MPs and Peers have highlighted the paucity of legal aid access in England and Wales and called for ‘urgent’ action to tackle the lack of legal advice available for people on low incomes.
The Joint Committee on Human Rights expressed ‘grave concerns for access to justice, the rule of law, and enforcement of human rights in the UK’, in a detailed report published this week, Enforcing human rights. They warned that large areas of the country have become ‘legal aid deserts’ as lawyers can no longer afford to provide these services to clients.
The committee, chaired by Harriet Harman MP, concludes that reductions to legal aid and reforms to the system have resulted in a situation where many people find it ‘simply unaffordable’ to enforce their human rights.

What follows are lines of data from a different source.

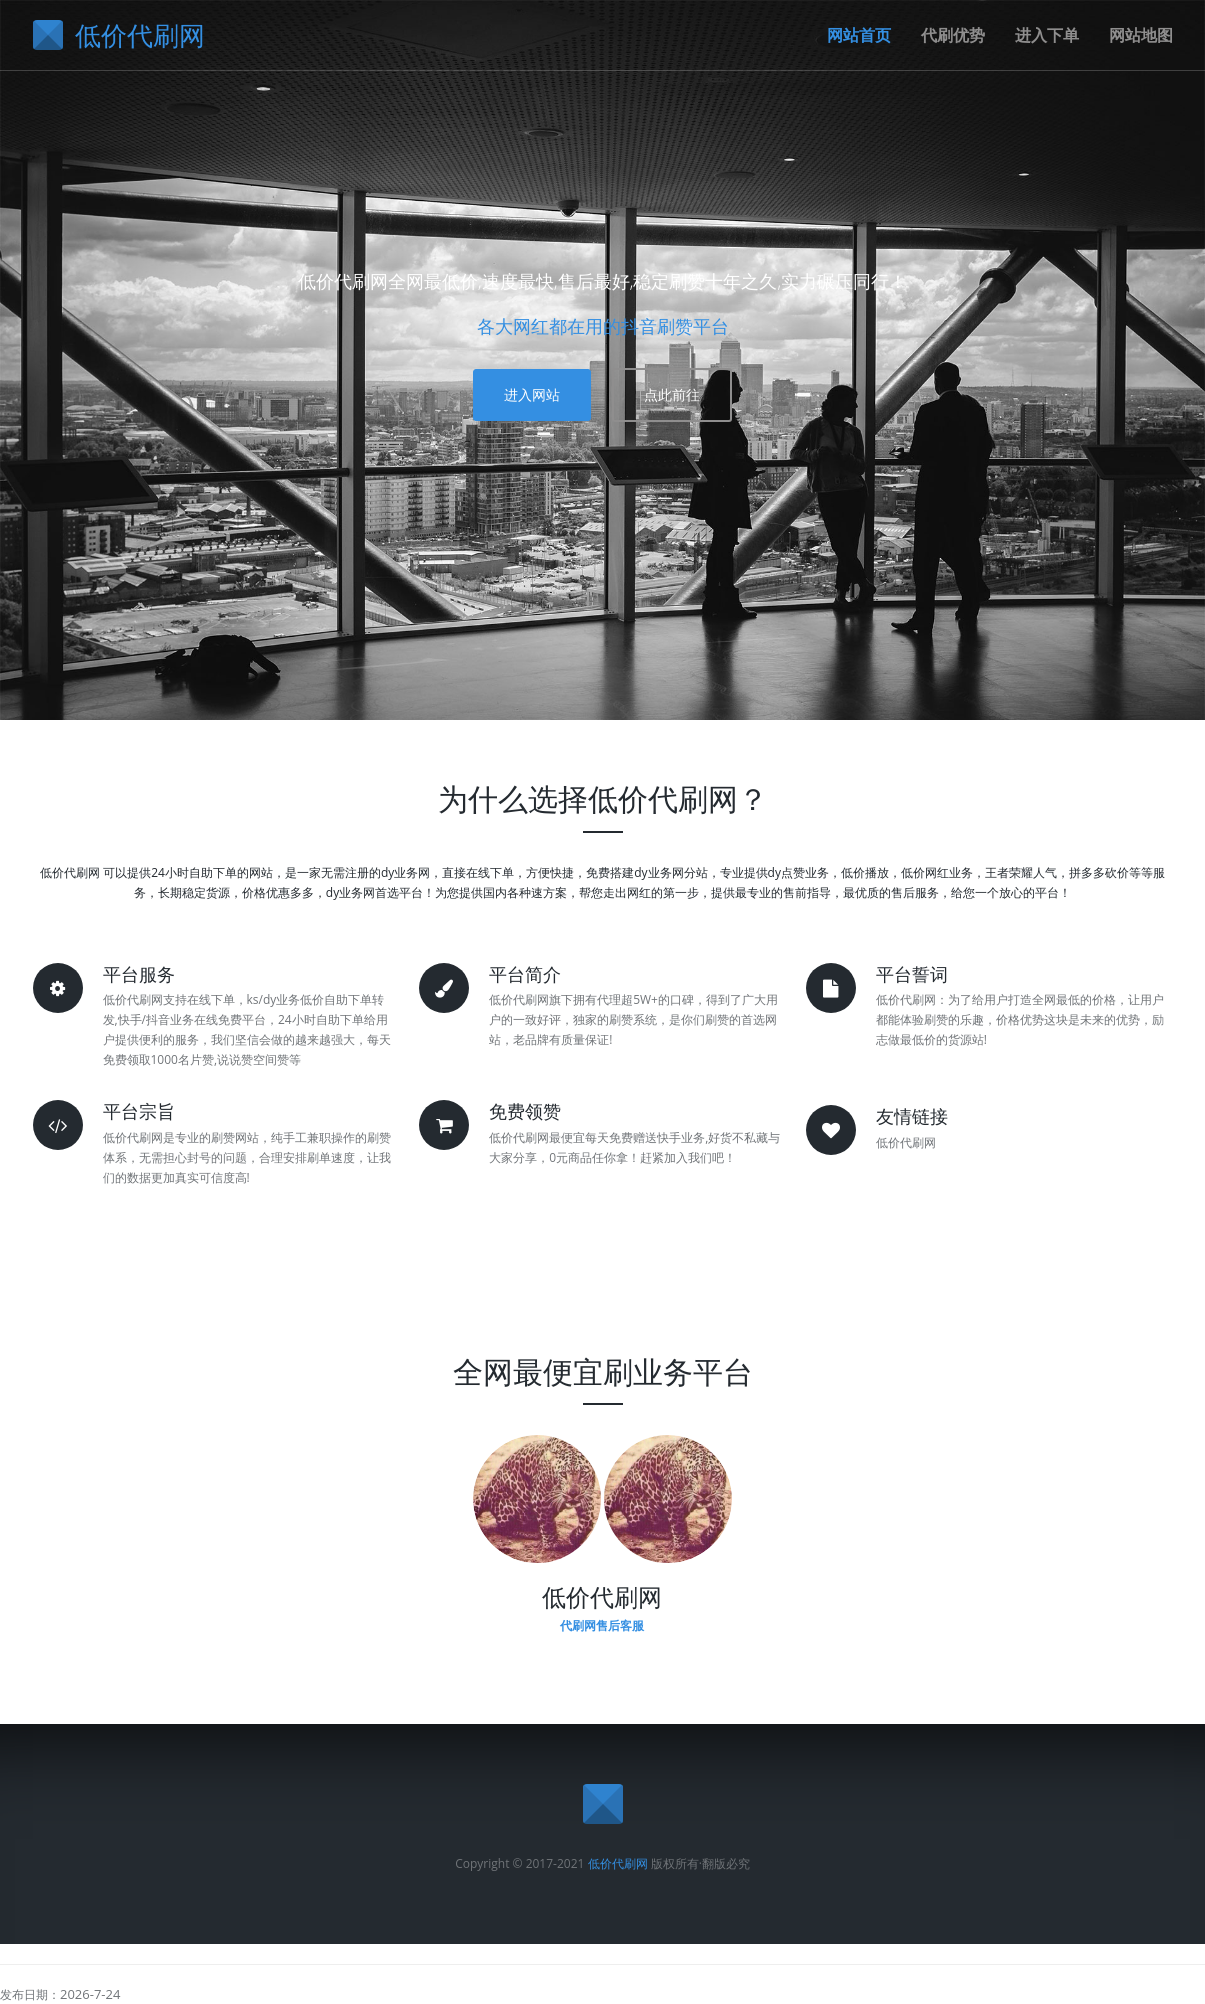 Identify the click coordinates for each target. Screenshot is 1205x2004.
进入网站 (532, 394)
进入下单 (1047, 35)
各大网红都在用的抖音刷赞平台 (603, 326)
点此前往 (672, 394)
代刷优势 (953, 35)
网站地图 (1141, 35)
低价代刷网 (618, 1863)
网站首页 (859, 35)
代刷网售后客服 (602, 1625) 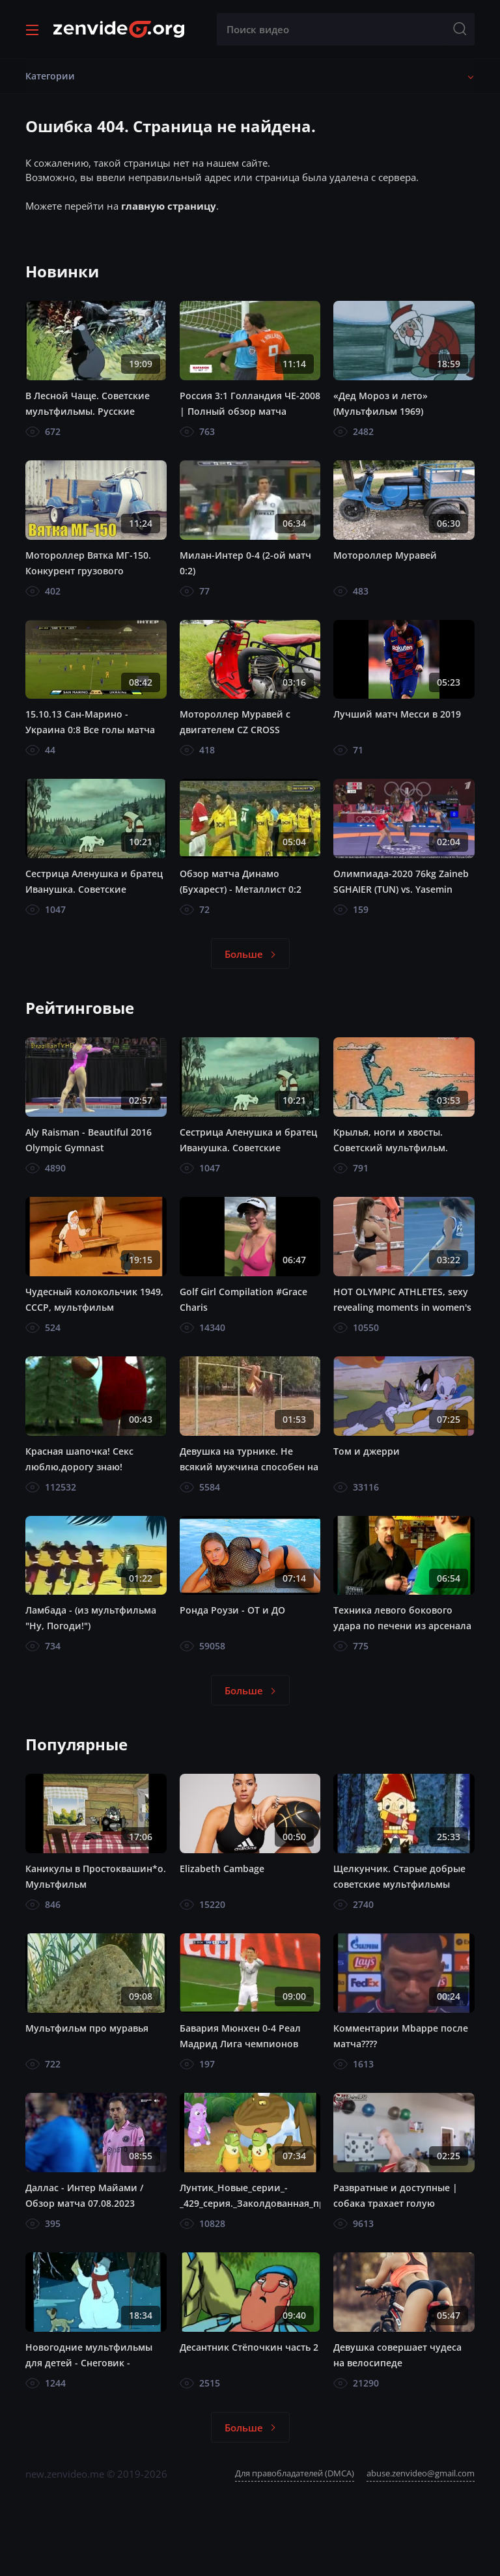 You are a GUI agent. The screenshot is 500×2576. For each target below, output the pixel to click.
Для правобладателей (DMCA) (294, 2473)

The government is currently reviewing LASPO (the Legal Aid, Sentencing and Punishment of Offenders Act 2012), which cut legal aid from large areas of civil and family law in April 2013.

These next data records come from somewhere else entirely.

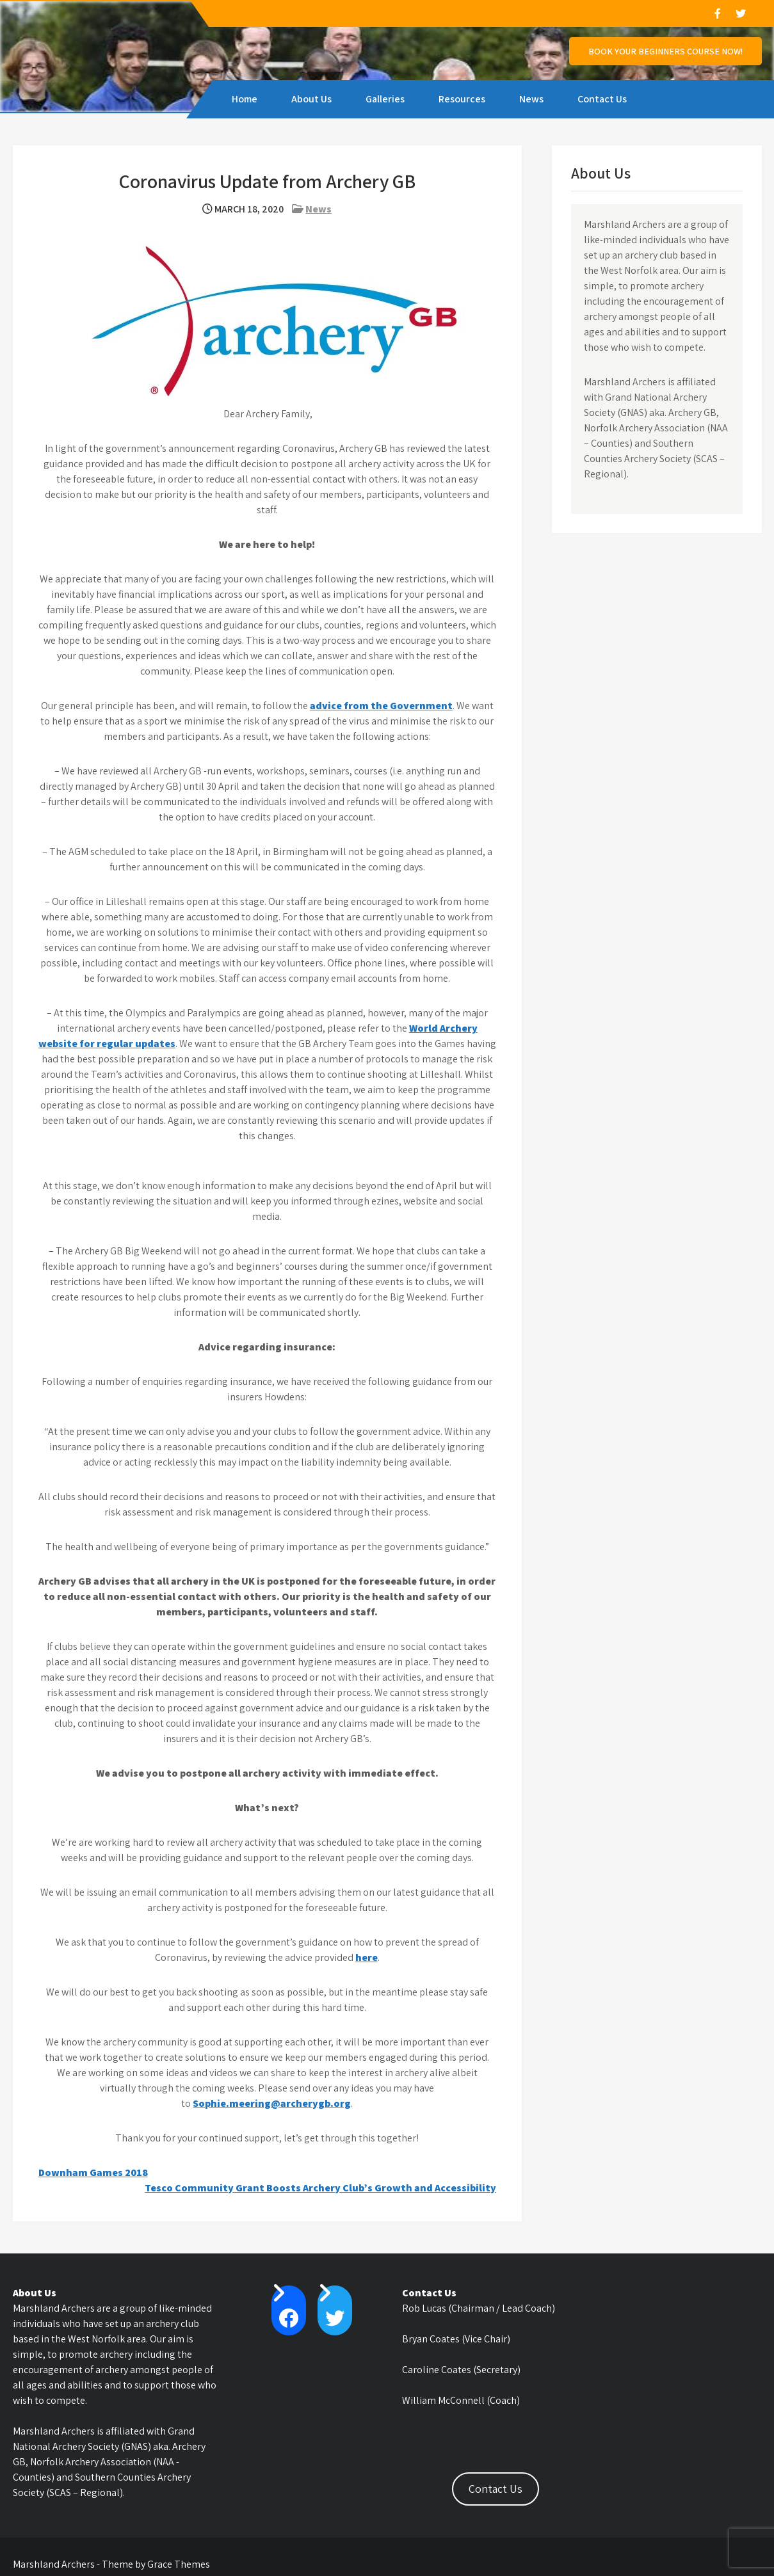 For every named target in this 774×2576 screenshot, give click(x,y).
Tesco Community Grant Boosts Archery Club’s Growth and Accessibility (320, 2188)
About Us (311, 99)
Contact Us (602, 99)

The committee recommended that a review of the ‘broader landscape of legal advice and support’ urgently be taken, and that the financial eligibility criteria for legal aid be reconsidered and brought in line with the criteria for welfare benefits. It noted that the criteria has become more restrictive since LASPO.

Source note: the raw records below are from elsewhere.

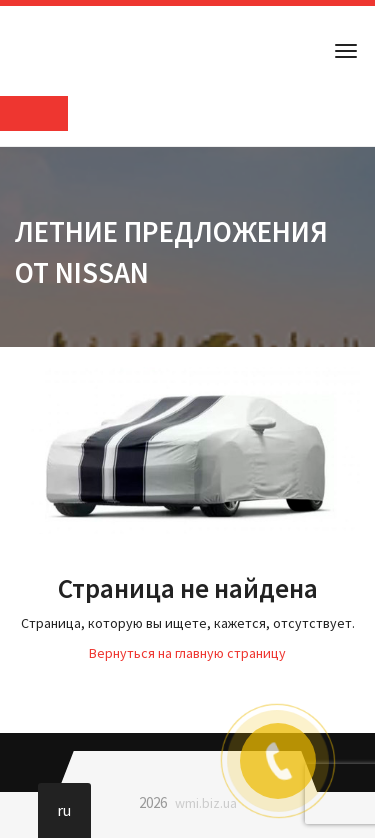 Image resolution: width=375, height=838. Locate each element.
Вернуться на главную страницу (187, 653)
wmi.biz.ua (206, 803) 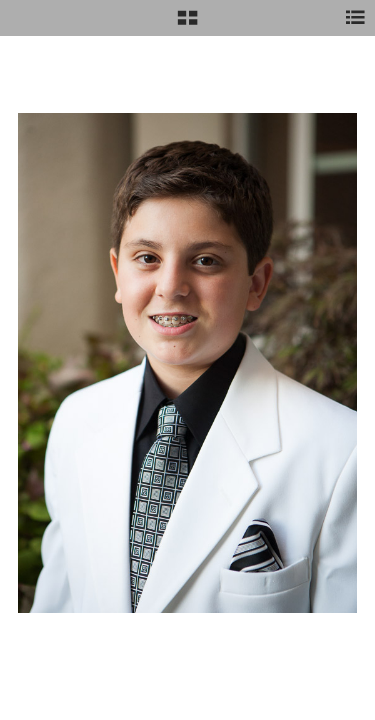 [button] (187, 25) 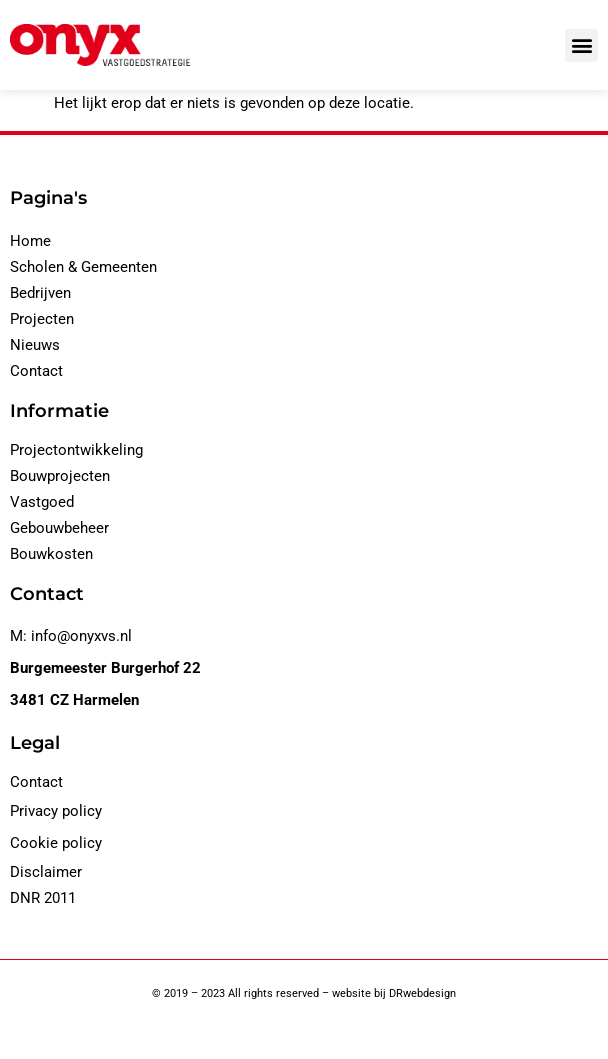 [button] (581, 45) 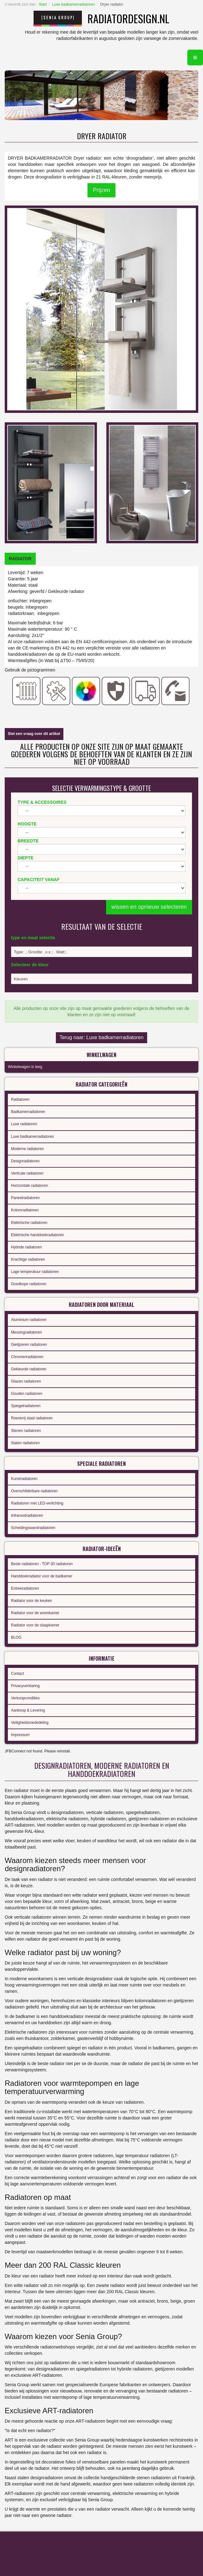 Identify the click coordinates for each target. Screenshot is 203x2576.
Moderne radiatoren (27, 1149)
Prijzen (101, 190)
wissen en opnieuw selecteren (149, 907)
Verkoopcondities (25, 1698)
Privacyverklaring (25, 1686)
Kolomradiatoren (25, 1210)
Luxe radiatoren (24, 1124)
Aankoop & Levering (28, 1710)
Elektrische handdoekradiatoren (37, 1235)
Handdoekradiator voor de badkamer (41, 1576)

It called for more legal support for families at inquests, and for urgent reform of the Exceptional Case Funding Scheme which funds only a few hundred cases rather than the 7,000 per year it was expected to support.
Other recommendations included that a statutory duty to uphold the independence of the judiciary be incorporated into the Ministerial Code; and that the Equality and Human Rights Commission be able to take human rights cases as well as equality cases.
Harman said: ‘For rights to be effective they have to be capable of being enforced.’